It’s the beginning of a new year and my second semester of my second year in campus. A couple of friends and I in the Journey society decided that a camp will be an epic way to start the semester and year so a bunch of us got together and went for camp last weekend. It was at the scenetic camp Malta in Murang’a. Amazing how two days seem so short when you are having so much fun.
On Sunday morning we went on a hike and had our sermon while seated on the rocks of river Maragua. Nature has a way of evoking thought and reflection in most people and the sound of rushing water is pure bliss and a somewhat hypnotizing tranquility. It took me to my happy place, the space where my creative juices are flowing and words just arrange themselves in my mind. A writer’s heaven. I had in fact drafted a whole blog post but good old internet decided to play the sadist and conveniently refused to load all what I had written. As a result I lost the post but bygones are bygones. I refuse to continue the string of bad adjectives I used to describe the net. I’d probably get censored.
The speaker was talking about the fact that our lives are not always just about us. We are part of a bigger picture that may seem to elude us but it all comes clear in due time. He gave us a few moments to get our own personal space and think about what we’d tell God if he showed up today. I love such moments. Many don’t understand the power of spending time with self. I am one who enjoys conversation with me. Maybe am weird but it works for me so why not. First I couldn’t get over the fact of how relaxed I felt by the waters so I made a mental note to have a waterfall in my backyard in future when I’ll be a fully grown. Not that am not, but I like to believe that I have a whole lot to learn before I have the grace and easy sway of knowledge and wisdom that comes with being a grown up. The water fall will be my zone where I can reboot and breathe. Or even better,a place to escape nagging in-laws. But God forbid it. My patience quotient has not reached the level where I can sit and watch people driving me crazy.

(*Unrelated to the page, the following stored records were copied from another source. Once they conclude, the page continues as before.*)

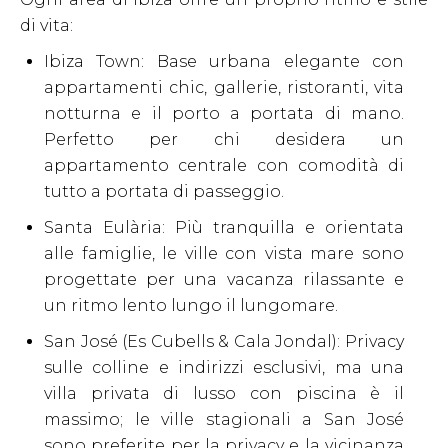
di vita:
Ibiza Town: Base urbana elegante con
appartamenti chic, gallerie, ristoranti, vita
notturna e il porto a portata di mano.
Perfetto per chi desidera un
appartamento centrale con comodità di
tutto a portata di passeggio.
Santa Eulària: Più tranquilla e orientata
alle famiglie, le ville con vista mare sono
progettate per una vacanza rilassante e
un ritmo lento lungo il lungomare.
San José (Es Cubells & Cala Jondal): Privacy
sulle colline e indirizzi esclusivi, ma una
villa privata di lusso con piscina è il
massimo; le ville stagionali a San José
sono preferite per la privacy e la vicinanza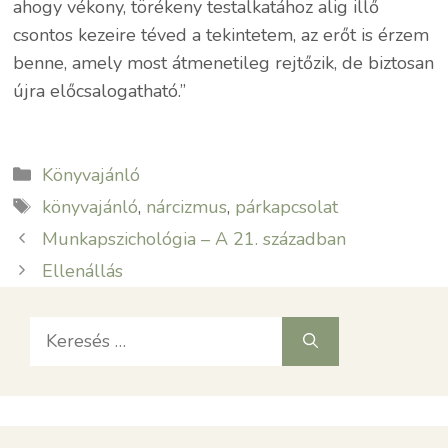
ahogy vékony, törékeny testalkatához alig illő
csontos kezeire téved a tekintetem, az erőt is érzem
benne, amely most átmenetileg rejtőzik, de biztosan
újra előcsalogatható.”
Kategória
Könyvajánló
Címkék
könyvajánló
,
nárcizmus
,
párkapcsolat
Munkapszichológia – A 21. században
Ellenállás
Keresés: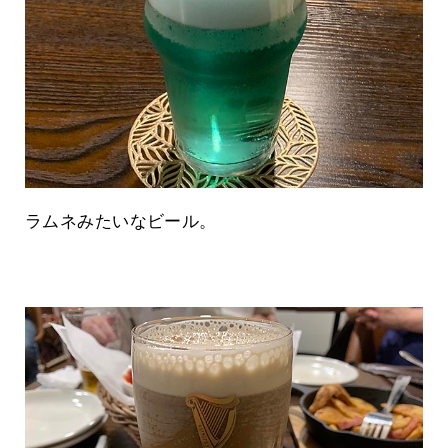
ラムネみたいなビール。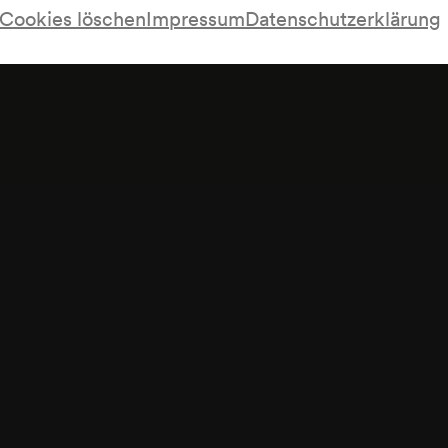
Cookies löschen
Impressum
Datenschutzerklärung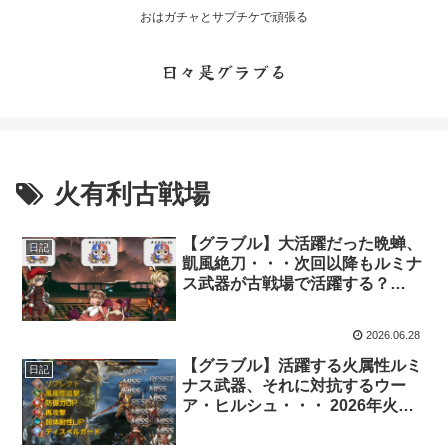
おはガチャとサプチケで頑張る
日々是グラブる
火有利古戦場
【グラブル】大活躍だった晩蝉、
日記
凱風絶刀・・・次回以降もルミナ
ス武器が古戦場で活躍する？
2026年6月火有利古戦場本戦終了
2026.06.28
【グラブル】活躍する火属性ルミ
日記
ナス武器、それに対抗するウー
ア・ヒルシュ・・・ 2026年火有
利古戦場最終ボーダーラインの行
方は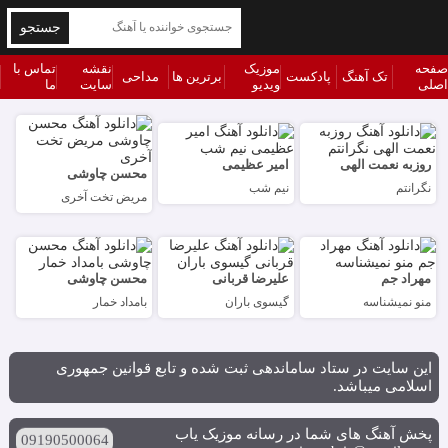
جستجو
صفحه
موزیک
نقشه
تماس با
تک آهنگ
پادکست
برترین ها
مداحی
اصلی
ویدیو
سایت
ما
روزبه نعمت الهی
امیر عظیمی
محسن چاوشی
نگرانتم
نیم شب
مریض تخت آخری
مهراد جم
علیرضا قربانی
محسن چاوشی
منو نمیشناسه
گیسوی باران
بامداد خمار
این سایت در ستاد ساماندهی ثبت شده و تابع قوانین جمهوری
اسلامی میباشد.
پخش آهنگ های شما در رسانه موزیک یاب
09190500064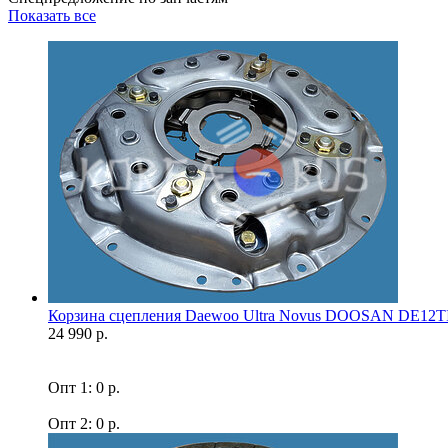
Показать все
Корзина сцепления Daewoo Ultra Novus DOOSAN DE12T
24 990 р.
Опт 1: 0 р.
Опт 2: 0 р.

I got to think about the fact that my life is not really mine but someone else fashions my steps and the outcome of my life. Its frankly a little disheartening because the widely preached notion that we are in charge of the course of our lives gets nullified. I don’t know if it’s just me but there is an air of change and transformation in the horizon and its catching on to many people. Just the other day, a few of my roommates friends came visiting and we got engaged in a heated debate about the validity of the Bible and the concept of life, right and wrong. I sincerely did not expect us to ever talk such things with them. So it got me interested and it confirms my theory that humans, no matter how hard the try to hide it, seek structure and truth in their lives. A source of consolation. This year,in my opinion, will be a year of new things. trying out things that i never have so as i sat on the rock, my one prayer to God was to give me the opportunities and guts.
After the moment with nature and my thoughts, we went on a long hike.It was tiring but fun.I bet i would have fun anywhere as long as i had the people that were there. Awesome personalities. Its good to appreciate people while they can still receive it so this is my big up to the good times and memories. Before i sign off, i have to say that today i will give my first ever poetry reading. I’d call it a recital but i did not memorize the words so its a poetry reading. I titled it Stage fright. Symbolic huh? I hope i won’t cave in. Wish me luck!